Martín Lutero legó al campesinado europeo —constituido en gran medida por comunidades judías— su carácter de obreros marginalizados, ubicados en la base de la pirámide socioeconómica. Al negar el cristianismo imperial, que respaldaba un Estado represivo contra los judíos, muchos de estos grupos mantuvieron distancia de dicha fe.
Sin embargo, Lutero organizó una feroz represión que culminó en la muerte de aproximadamente cincuenta mil judíos. Los calificó como "cerdos", los acusó de ladrones, criminales, bandidos, terroristas, entre otros términos que deshumanizaban su existencia. Las luchas contrarias a la jerarquía católica condujeron a diversos fraccionamientos religiosos, permitiendo el surgimiento de nuevas configuraciones patrimoniales dentro del espectro espiritual. Estas nuevas acepciones ofrecieron a los seguidores de Lutero herramientas doctrinales para confrontar las compulsiones económicas, las indulgencias papales y la oscuridad social que envolvía a Europa.
Mediante cientos de cartas y astutos acuerdos económicos con el imperio, Lutero supo extraer ventajas políticas en medio de la demagogia materialista, el conflicto burgués y la proliferación de sectas emergentes. Se convirtió en un maestro de la exégesis bíblica y en el arquitecto de nuevas teorías teológicas que resultaban convincentes y fáciles de asimilar para una población ansiosa de transformación.

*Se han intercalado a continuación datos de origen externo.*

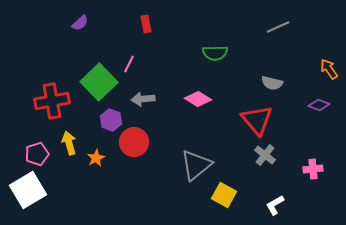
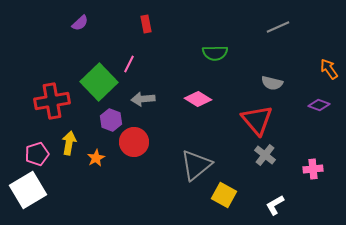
yellow arrow: rotated 25 degrees clockwise
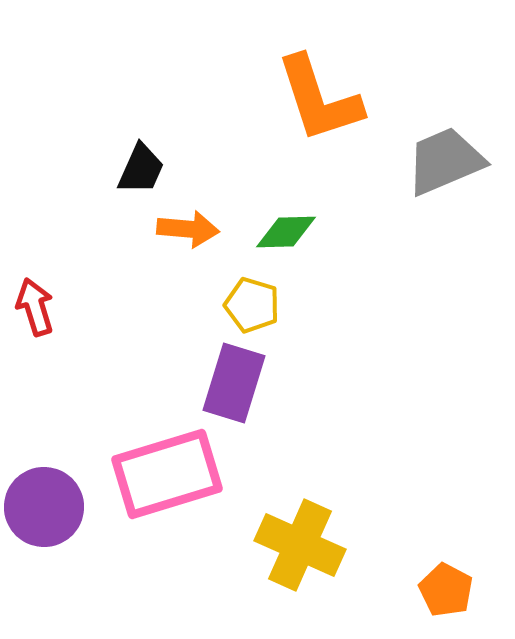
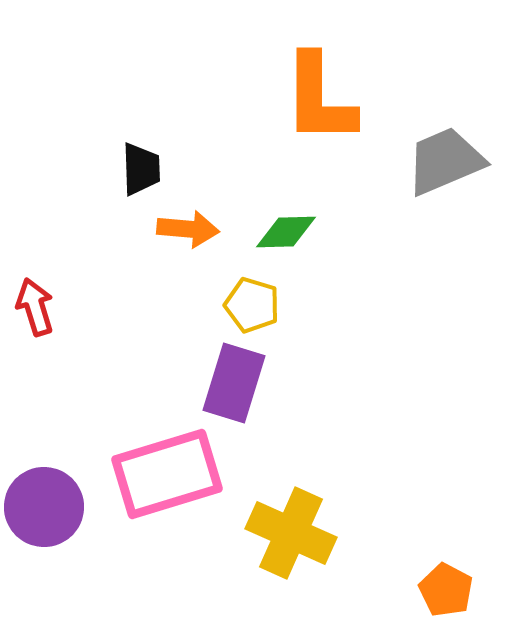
orange L-shape: rotated 18 degrees clockwise
black trapezoid: rotated 26 degrees counterclockwise
yellow cross: moved 9 px left, 12 px up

De disidente sectario, Lutero pasó a ser líder de una protesta masiva contra la Iglesia Católica, impulsada especialmente por su crítica radical a la venta de indulgencias. Estas denuncias, aunque en principio religiosas, terminaron reforzando una represión brutal —mediática, política y física— contra las manifestaciones del campesinado judío.